The British Library and BrightSolid Online Publishing have teamed up to digitize up to 40 million newspaper pages from the British Library’s collection over the next 10 years. There is also a searchable online newspaper archive that consists of three million pages of newspaper content originally funded as part of a £3m contribution from JISC in addition to the millions of pages coming from the BrightSolid contribution.
“We have scanned millions of pages of historical newspapers and made them available online for the first time ever,” the project’s creators say. “Search millions of articles by keyword, name, location, date or title and watch your results appear in an instant. Compare this with hours of painstaking manual searching through hard copies or microfilm often requiring a visit to the British Library in North London and it is easy to appreciate the ground breaking nature of this project.”

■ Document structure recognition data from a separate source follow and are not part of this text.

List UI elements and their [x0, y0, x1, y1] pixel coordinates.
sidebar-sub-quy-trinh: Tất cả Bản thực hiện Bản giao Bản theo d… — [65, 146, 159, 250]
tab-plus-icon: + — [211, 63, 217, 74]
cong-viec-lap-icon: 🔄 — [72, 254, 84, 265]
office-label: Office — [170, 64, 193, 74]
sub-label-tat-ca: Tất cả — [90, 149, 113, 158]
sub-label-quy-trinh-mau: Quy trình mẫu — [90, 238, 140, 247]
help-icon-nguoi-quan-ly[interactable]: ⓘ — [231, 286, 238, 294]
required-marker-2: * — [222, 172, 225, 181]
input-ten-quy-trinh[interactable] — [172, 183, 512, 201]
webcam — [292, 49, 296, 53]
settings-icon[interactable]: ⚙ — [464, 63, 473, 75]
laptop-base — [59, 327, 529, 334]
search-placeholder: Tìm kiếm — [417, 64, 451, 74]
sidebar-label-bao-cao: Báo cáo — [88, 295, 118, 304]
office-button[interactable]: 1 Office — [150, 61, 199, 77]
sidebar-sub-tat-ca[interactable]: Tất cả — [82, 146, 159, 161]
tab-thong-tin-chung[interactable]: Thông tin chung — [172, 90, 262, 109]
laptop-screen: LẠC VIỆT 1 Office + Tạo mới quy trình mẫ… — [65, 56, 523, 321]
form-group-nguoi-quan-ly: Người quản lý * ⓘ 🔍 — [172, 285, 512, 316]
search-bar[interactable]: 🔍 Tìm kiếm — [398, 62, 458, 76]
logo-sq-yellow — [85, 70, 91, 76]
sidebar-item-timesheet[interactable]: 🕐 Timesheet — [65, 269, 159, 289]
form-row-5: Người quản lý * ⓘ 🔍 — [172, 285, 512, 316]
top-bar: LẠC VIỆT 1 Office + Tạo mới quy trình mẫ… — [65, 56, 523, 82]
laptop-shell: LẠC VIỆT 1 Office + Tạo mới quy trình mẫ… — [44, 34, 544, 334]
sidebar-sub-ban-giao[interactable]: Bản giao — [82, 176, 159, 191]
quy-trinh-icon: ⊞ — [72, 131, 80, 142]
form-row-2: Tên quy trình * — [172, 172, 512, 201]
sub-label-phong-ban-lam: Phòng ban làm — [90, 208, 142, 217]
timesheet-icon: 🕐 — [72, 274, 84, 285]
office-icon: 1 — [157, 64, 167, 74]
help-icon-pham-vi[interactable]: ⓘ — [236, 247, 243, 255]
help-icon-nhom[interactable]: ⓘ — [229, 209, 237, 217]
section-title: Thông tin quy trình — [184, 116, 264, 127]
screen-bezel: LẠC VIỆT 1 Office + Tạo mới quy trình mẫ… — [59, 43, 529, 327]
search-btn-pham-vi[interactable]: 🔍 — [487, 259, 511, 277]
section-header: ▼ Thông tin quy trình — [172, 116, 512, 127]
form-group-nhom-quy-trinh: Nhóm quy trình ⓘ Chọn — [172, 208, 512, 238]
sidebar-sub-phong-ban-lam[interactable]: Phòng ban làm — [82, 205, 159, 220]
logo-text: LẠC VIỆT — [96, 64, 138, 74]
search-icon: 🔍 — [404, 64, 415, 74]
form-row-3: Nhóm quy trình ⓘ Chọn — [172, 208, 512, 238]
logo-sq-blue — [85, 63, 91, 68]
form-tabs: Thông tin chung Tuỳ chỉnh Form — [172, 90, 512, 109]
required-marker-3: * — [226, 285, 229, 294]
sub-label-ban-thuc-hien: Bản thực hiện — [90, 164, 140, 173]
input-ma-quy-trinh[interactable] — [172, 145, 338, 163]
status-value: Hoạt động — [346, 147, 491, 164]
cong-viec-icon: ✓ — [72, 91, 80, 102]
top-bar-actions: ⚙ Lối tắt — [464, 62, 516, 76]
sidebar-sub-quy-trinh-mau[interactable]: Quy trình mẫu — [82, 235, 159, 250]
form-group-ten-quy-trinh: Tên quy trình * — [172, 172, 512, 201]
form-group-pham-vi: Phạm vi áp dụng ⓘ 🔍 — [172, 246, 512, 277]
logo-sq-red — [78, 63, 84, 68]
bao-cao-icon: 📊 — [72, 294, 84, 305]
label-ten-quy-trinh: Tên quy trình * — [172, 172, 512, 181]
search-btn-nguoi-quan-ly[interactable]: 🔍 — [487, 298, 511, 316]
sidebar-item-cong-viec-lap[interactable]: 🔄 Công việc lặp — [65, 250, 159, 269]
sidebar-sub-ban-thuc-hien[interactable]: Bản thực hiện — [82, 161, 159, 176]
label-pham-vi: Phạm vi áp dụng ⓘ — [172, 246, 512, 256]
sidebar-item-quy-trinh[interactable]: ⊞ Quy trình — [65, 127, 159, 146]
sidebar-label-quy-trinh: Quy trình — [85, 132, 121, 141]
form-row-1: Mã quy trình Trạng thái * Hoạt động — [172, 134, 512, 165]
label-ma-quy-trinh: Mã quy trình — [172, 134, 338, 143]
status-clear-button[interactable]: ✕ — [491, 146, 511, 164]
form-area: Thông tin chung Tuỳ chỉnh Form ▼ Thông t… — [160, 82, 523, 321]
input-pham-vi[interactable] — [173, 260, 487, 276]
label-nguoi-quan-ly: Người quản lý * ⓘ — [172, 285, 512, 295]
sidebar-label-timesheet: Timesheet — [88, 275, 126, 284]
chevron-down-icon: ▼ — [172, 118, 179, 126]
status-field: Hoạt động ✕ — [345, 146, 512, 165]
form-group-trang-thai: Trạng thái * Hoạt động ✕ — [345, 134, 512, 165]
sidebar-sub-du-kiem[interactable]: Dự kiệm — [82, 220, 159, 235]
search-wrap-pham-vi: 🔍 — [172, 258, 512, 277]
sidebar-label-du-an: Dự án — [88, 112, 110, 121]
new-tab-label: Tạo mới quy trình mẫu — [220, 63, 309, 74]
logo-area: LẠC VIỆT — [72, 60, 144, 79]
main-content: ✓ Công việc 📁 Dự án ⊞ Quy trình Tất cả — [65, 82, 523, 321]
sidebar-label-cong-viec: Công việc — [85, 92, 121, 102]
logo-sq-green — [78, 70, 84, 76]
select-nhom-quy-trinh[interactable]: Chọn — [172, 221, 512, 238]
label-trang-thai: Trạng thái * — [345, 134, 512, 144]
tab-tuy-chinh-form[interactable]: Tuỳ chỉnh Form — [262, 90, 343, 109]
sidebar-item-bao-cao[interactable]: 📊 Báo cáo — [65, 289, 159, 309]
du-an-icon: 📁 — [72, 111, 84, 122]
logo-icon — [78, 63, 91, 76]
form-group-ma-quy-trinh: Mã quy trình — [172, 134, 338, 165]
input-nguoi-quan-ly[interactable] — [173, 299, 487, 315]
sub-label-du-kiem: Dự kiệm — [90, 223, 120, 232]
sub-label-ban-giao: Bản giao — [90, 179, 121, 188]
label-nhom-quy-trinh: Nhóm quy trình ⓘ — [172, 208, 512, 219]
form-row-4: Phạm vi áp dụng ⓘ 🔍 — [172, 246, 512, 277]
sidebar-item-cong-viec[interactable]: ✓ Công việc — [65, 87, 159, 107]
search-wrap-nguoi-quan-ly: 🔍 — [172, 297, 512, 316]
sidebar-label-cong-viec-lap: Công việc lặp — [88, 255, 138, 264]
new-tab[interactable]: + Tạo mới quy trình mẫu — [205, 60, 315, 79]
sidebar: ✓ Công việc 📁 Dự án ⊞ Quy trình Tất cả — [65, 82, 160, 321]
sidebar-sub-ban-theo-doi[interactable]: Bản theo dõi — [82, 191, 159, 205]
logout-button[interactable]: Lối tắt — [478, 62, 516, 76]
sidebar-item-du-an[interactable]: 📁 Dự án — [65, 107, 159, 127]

The collection covers most runs of newspapers published in the UK since 1800. “The scale of the newspaper publishing industry from the early 19th century onwards is enormous, with many cities and towns publishing several newspapers simultaneously, often aimed at distinct audiences depending on social status, geographical location and political affiliation. The first stage of this project focuses on runs published before 1900 and will include titles from cities such as Birmingham, Derby, Manchester, Nottingham, Norwich, Leeds and York, along with local titles from London boroughs,” the creators say. “Newspapers which aimed for county circulation – from Staffordshire to Sussex – will also feature prominently, providing an unrivalled picture of provincial life spanning the whole of the 19th century.”
What you can search with the service:
- News articles
- Family notices (births, marriages, deaths, engagements, anniversaries, birthdays, congratulations)
- Letters (to the editor)
- Obituaries
- Advertisements (classifieds, shipping notices, appointments, illustrations, editorial cartoons, etc.)
As part of the process, each page is segmented into “classified zones” designed to help users search more efficiently.
The team behind the project has been scanning up to 8,000 digital images per day from the original bound newspaper pages. This includes what the team calls “some of the rarest and most fragile newspapers”. Some pages, the team says, are as big as two feed wide.